→ **GIVEN INFORMATION**
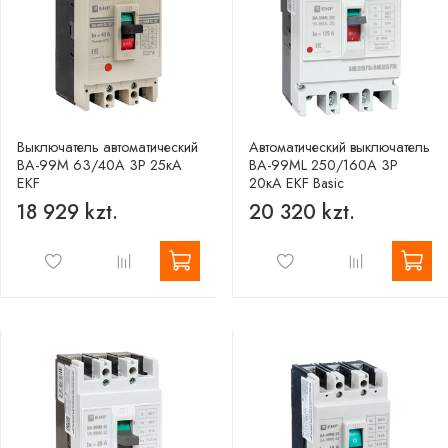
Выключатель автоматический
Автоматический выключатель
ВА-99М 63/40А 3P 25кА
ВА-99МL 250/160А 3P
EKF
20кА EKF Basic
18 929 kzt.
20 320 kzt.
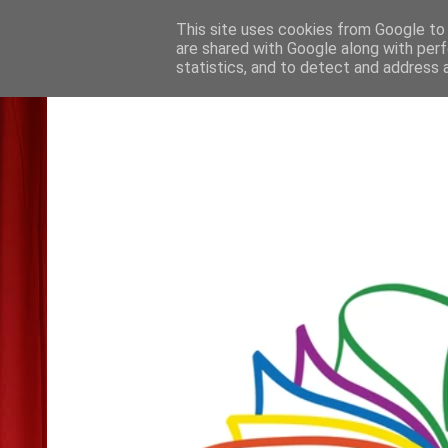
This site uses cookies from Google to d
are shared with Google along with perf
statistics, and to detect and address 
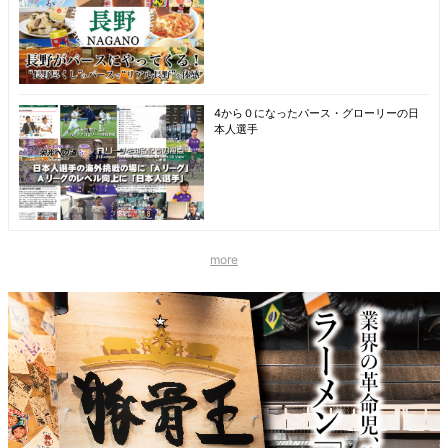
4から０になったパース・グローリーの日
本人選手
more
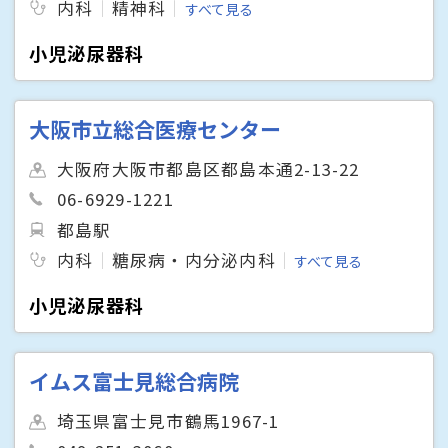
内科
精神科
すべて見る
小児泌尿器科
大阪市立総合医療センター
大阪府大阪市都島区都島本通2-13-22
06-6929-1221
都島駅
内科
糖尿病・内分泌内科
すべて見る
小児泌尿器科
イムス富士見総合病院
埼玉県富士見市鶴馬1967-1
---
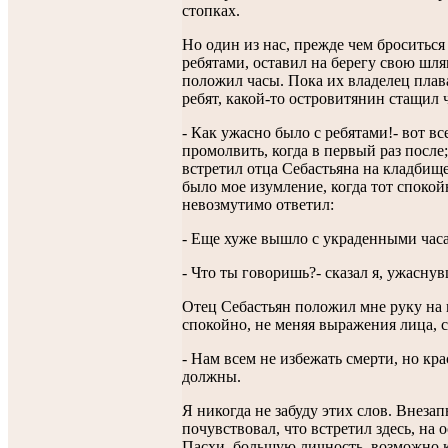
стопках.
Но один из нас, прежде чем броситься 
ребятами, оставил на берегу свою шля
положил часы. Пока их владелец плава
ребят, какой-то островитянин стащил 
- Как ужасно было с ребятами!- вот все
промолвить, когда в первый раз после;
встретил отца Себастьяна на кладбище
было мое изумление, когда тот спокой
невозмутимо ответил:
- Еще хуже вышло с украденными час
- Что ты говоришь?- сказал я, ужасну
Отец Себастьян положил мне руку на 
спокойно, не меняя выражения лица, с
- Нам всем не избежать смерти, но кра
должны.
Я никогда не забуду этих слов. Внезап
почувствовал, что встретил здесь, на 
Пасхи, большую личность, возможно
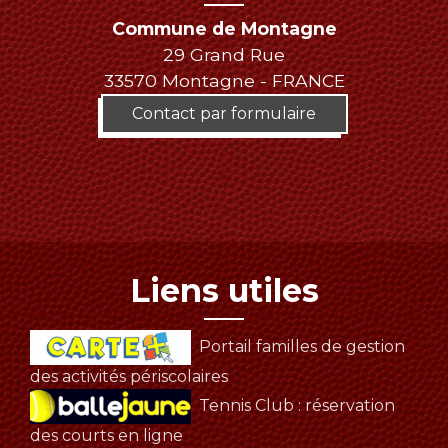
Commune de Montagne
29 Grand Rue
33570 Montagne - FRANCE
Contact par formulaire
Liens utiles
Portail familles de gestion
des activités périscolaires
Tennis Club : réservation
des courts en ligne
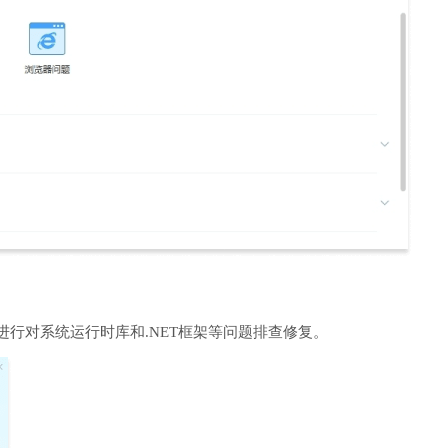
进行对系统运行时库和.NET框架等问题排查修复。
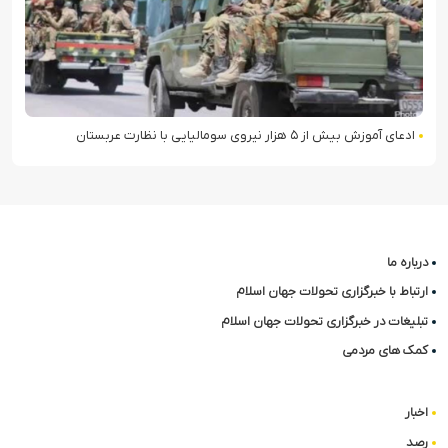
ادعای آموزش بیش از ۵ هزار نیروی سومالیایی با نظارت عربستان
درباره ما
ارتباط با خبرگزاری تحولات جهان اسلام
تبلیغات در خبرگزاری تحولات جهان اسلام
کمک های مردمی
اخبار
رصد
* * *
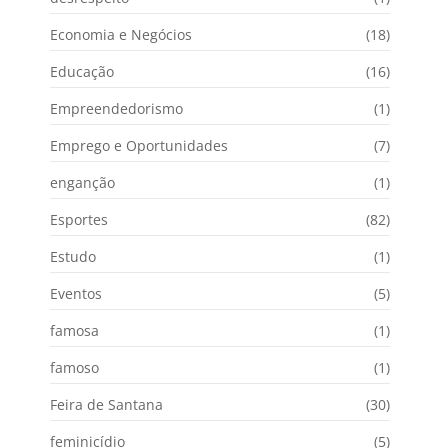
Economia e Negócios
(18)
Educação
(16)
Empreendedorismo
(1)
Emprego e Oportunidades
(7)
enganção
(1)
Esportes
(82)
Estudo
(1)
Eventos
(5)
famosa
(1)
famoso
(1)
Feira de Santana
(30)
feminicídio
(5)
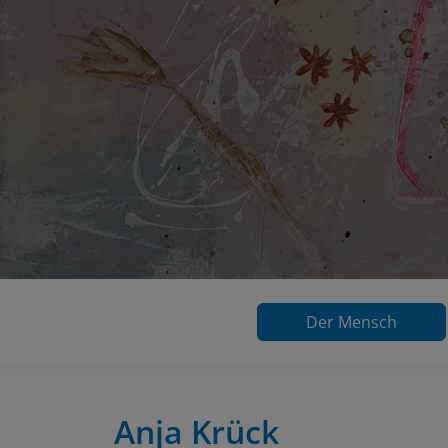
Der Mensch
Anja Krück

→ **EXERCISE**
Please give only the number of lines above that contain the word "اسلام".

→ **EXPECTED ANSWER**
2